Вздохнув, Волощук взялся за топор. Лицо его было озабоченно по-прежнему.

— К Руженцеву в правление свернул. Ну, теперь заварится?

Тимша смешливо фыркнул.

— Ох и франт!

— Вот те и франт… самое главное начальство.

Как он и предсказывал, Крохалев снова появился на стройке в сопровождении Руженцева. Велосипед вел как бычка за рога, делал вид, что в высшей степени недоволен всем, что видит вокруг.

— Буданский… не отдел строительства! Вчера — одни, сегодня — другие халтурщики. Так техническое руководство осуществлять невозможно.

— Ну, ты полегче, — предупреждающе бросил ему с подмостей Волощук. — Не засоряй воздух!

Руженцев попробовал объясниться по-хорошему:

— Это наши шефы. По согласованию с горкомом партии…

— Шефы, шефы, — перебил Крохалев и ткнул рукой простенок в двух-трех местах. — Разве так работают? Куда это годится?

Бревна в простенке горбились, выпирали. То ли неровный попался лес, то ли так уж тяп-ляп его срубили.

— А это как раз Косарь с Метелкиным партачили, — узнал Ненаглядов. — Мы и в акте отметили.

— Знать ничего не хочу, — непререкаемо заартачился Крохалев. — Переделывайте. Иначе не приму…

— Ну, что уж теперь, — по праву хозяина попытался уговорить его Руженцев. — Зачистят и ладно.

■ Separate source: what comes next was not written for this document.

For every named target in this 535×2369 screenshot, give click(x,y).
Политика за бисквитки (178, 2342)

Не перебирать же половину простенка.

— Нет-нет, — Крохалев то ли срывал раздражение, то ли в самом деле решил не снижать технических требований. — Перебирайте немедленно!

Волощук плюнул и, поддевая топором бревно за бревном, стал расшвыривать злополучный простенок.

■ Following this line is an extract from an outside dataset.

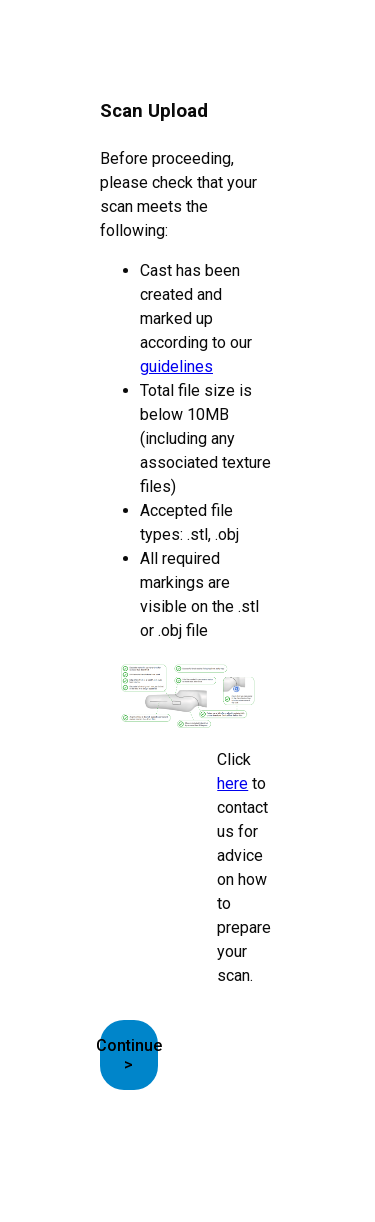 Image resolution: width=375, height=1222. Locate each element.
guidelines (176, 366)
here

— А ну, берегись — зашибет!

Сорвавшееся бревно с глухим стуком упало на землю, покатилось под ноги стоявшим. Крохалев отскочил и, ни слова не говоря, бросился назад в правление.

— Сегодня — одни, завтра — другие, — ворчливо повторял он по дороге. — А отдел строительства? А договор?..

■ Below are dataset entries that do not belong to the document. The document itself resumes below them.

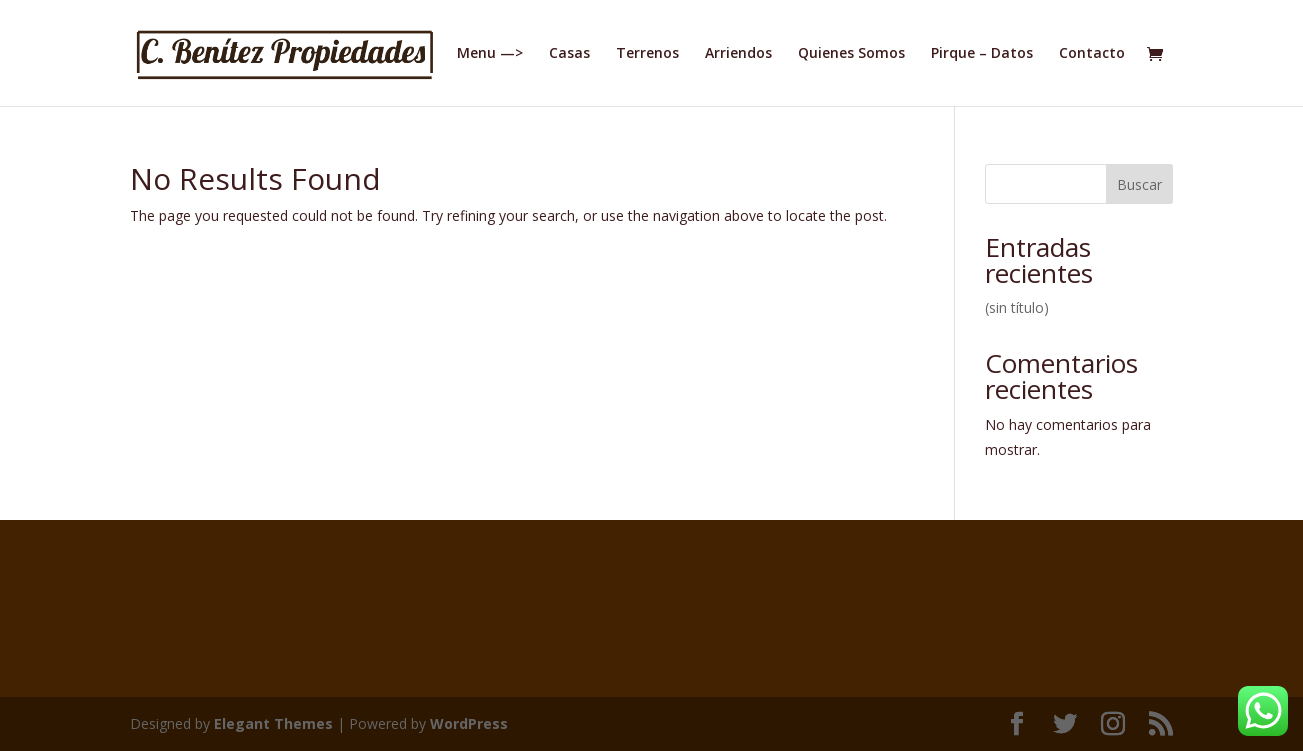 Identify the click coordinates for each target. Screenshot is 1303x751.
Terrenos (647, 54)
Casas (569, 54)
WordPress (469, 723)
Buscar (1139, 184)
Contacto (1092, 54)
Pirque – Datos (982, 54)
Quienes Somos (851, 54)
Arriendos (738, 54)
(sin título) (1017, 307)
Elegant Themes (273, 723)
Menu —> (490, 54)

Он ждал, что Руженцев, как обычно, позовет его на яичницу, чтобы замять случившееся, но тот и не подумал. Кутузовское веко хмуро прикрывало правый глаз, на губах застыла брезгливая, невеселая усмешка.

— Договор по́боку, раз такое дело, — отозвался он. — А нового не нужно. Шефы и без него…

Простенок перебрали. Пока Волощук с Тимшей исправляли чужую работёшку, Ненаглядов тесал стропила.

«Вчетвером работалось бы куда быстрей, — думал Тимша. — Как никак, в две пары. — И костерил Косаря: — Хапуга! Сколько ни старались, а верно — черного кобеля не отмоешь…»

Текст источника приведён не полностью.